Source records:
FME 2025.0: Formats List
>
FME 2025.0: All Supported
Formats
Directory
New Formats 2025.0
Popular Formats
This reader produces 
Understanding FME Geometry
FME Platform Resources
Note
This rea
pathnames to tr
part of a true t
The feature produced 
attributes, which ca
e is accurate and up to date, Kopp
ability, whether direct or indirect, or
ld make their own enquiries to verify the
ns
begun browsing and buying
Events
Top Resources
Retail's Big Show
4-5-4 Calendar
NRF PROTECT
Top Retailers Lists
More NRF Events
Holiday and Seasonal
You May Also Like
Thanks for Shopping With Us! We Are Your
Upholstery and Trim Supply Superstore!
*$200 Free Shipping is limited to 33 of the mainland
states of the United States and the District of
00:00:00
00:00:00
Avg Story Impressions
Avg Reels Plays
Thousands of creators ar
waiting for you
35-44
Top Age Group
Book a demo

...

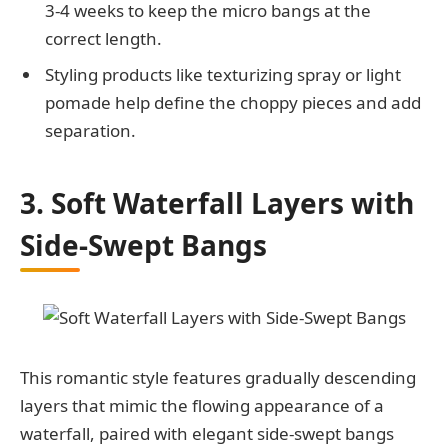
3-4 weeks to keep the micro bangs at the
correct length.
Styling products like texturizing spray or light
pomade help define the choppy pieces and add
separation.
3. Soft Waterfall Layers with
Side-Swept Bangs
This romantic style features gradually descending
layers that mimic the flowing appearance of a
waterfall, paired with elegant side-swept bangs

---

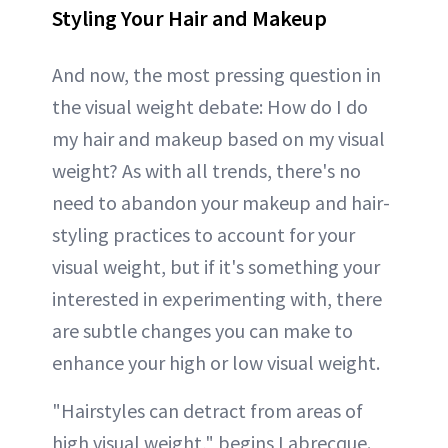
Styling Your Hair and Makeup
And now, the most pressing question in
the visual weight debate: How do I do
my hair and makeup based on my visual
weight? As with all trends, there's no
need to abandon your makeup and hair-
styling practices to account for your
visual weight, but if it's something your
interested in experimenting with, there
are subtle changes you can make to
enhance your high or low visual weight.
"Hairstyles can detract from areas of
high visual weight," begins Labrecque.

▶ What this task involves: Give only the lines from the one holding "More NRF Events" through the one holding "waiting for you", each restated exactly as it appears above.

▶ Answer section:
More NRF Events
Holiday and Seasonal
You May Also Like
Thanks for Shopping With Us! We Are Your
Upholstery and Trim Supply Superstore!
*$200 Free Shipping is limited to 33 of the mainland
states of the United States and the District of
00:00:00
00:00:00
Avg Story Impressions
Avg Reels Plays
Thousands of creators ar
waiting for you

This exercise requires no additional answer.